During his goodwill visit, the General paid tribute to the importance of the distinctive partnership between NATO and Norway, underlining his desire to raise this strategic relationship to a qualitatively new level.
"We are very fortunate to have such a successful partnership with our Norwegian hosts," said Major General Berger. "I am very thankful to live, work and train in this beautiful city of Stavanger. I am very thankful for your unwavering friendship and continued support of our military mission here. With more than 1,000 military personnel, civilian employees and their family members, who bring with them a plethora of individual customs and cultural traditions, I believe that we are one of the significant communities in Stavanger. And I would like to broaden and further strengthen the existing cooperation and integration between our gracious Norwegian hosts and the Joint Warfare Centre."
The Mayor welcomed this message and said he encouraged innovative ways to take the relationship between the Centre and the City to new levels of interaction and mutual benefit. Mr Leif Johan Sevland noted with appreciation Norway's defence cooperation with NATO, adding that the Alliance has been providing the best guarantee of peace for more than sixty years and was still carrying on successfully. He stated that the Joint Warfare Centre was very valuable not only to NATO, but also to Stavanger. Mr Sevland then went on to highlight Stavanger's multiethnic and multicultural identity, which, he said, is stronger than that of any other Norwegian city, and he commended the growth and diversity that the NATO community brings to the city and its dynamic economy; both tied together by families, education, investments and jobs.The Mayor noted that Stavanger is the capital of Norway’s oil and gas sector, the main economic hubs of the city, and that in recent years it has also emerged as an international cultural city. The Mayor furthermore pointed out that Stavanger continues to grow despite the economic pressure from the financial crisis and offers one of the highest qualities of life in the world as well as an impressive cultural heritage. “In summary, Stavanger is a vibrant city to live, work, visit and do business in,” the Mayor said.
Both officials agreed to take a step towards the execution of a letter of intent with a view to officially introducing a variety of bilateral as well as multilateral schemes and socio-cultural activities in Jåttå, Ulsnes or in Stavanger, such as exhibitions, seminars, international days and other events that will facilitate exchange of information, foster cross-cultural understanding and promote deep, enduring ties between the NATO community and the city of Stavanger.
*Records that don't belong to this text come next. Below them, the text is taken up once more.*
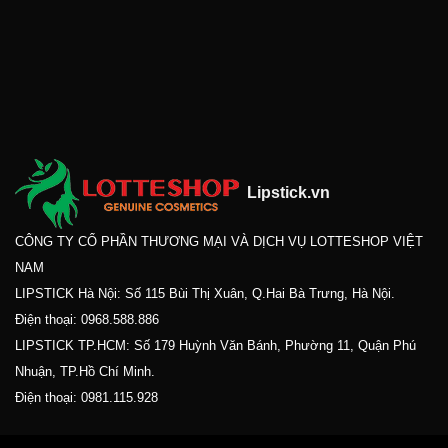
Lipstick.vn
CÔNG TY CỔ PHẦN THƯƠNG MẠI VÀ DỊCH VỤ LOTTESHOP VIỆT
NAM
LIPSTICK Hà Nội: Số 115 Bùi Thị Xuân, Q.Hai Bà Trưng, Hà Nội.
Điện thoại:
0968.588.886
LIPSTICK TP.HCM: Số 179 Huỳnh Văn Bánh, Phường 11, Quận Phú
Nhuận, TP.Hồ Chí Minh.
Điện thoại:
0981.115.928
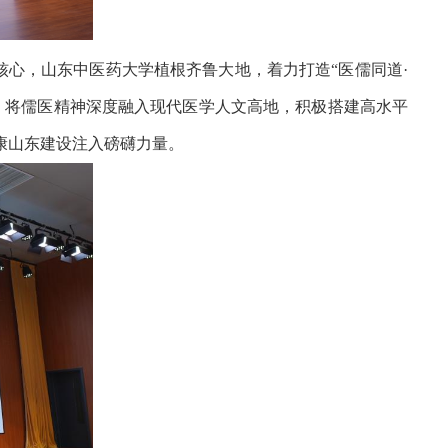
核心，山东中医药大学植根齐鲁大地，着力打造“医儒同道·
，将儒医精神深度融入现代医学人文高地，积极搭建高水平
康山东建设注入磅礴力量。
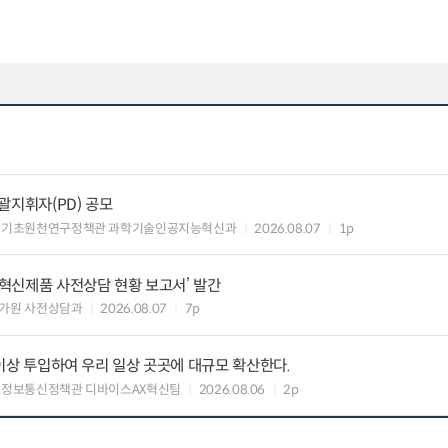
총괄지휘자(PD) 공모
 기초원천연구정책관 과학기술인공지능혁신과
2026.08.07
1p
‘혁신제품 사전상담 현황 보고서’ 발간
가원 사전상담과
2026.08.07
7p
원 이상 투입하여 우리 일상 곳곳에 대규모 확산한다.
 정보통신정책관 디바이스AX혁신팀
2026.08.06
2p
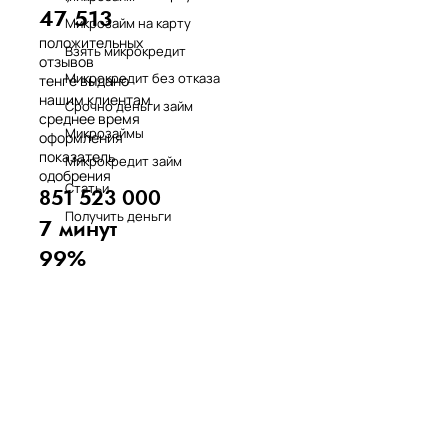
47 513
Микрозайм на карту
положительных
Взять микрокредит
отзывов
Микрокредит без отказа
тенге выдано
нашим клиентам
Срочно деньги займ
среднее время
Микрозаймы
оформления
показатель
Микрокредит займ
одобрения
Статьи
851 523 000
Получить деньги
7 минут
99%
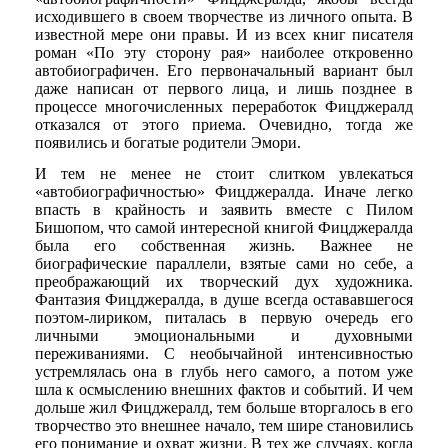
исходившего в своем творчестве из личного опыта. В
известной мере они правы. И из всех книг писателя
роман «По эту сторону рая» наиболее откровенно
автобиографичен. Его первоначальный вариант был
даже написан от первого лица, и лишь позднее в
процессе многочисленных переработок Фицджералд
отказался от этого приема. Очевидно, тогда же
появились и богатые родители Эмори.
И тем не менее не стоит слитком увлекаться
«автобиографичностью» Фицджералда. Иначе легко
впасть в крайность и заявить вместе с Пилом
Бишопом, что самой интересной книгой Фицджералда
была его собственная жизнь. Важнее не
биографические параллели, взятые сами но себе, а
преображающий их творческий дух художника.
Фантазия Фицджералда, в душе всегда остававшегося
поэтом-лириком, питалась в первую очередь его
личными эмоциональными и духовными
переживаниями. С необычайной интенсивностью
устремлялась она в глубь него самого, а потом уже
шла к осмыслению внешних фактов и событий. И чем
дольше жил Фицджералд, тем больше вторгалось в его
творчество это внешнее начало, тем шире становились
его понимание и охват жизни. В тех же случаях, когда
Such projects, it was said, would pave the way for a better understanding of the Joint Warfare Centre's mission. They both agreed there is a unique opportunity to work together in the future, share benefits of living together and unite efforts to create a common vision and constant dialogue between both organizations as great community partners in Stavanger.
At the end of the visit, the Mayor presented Major General Berger a book about Stavanger, which the General positively received.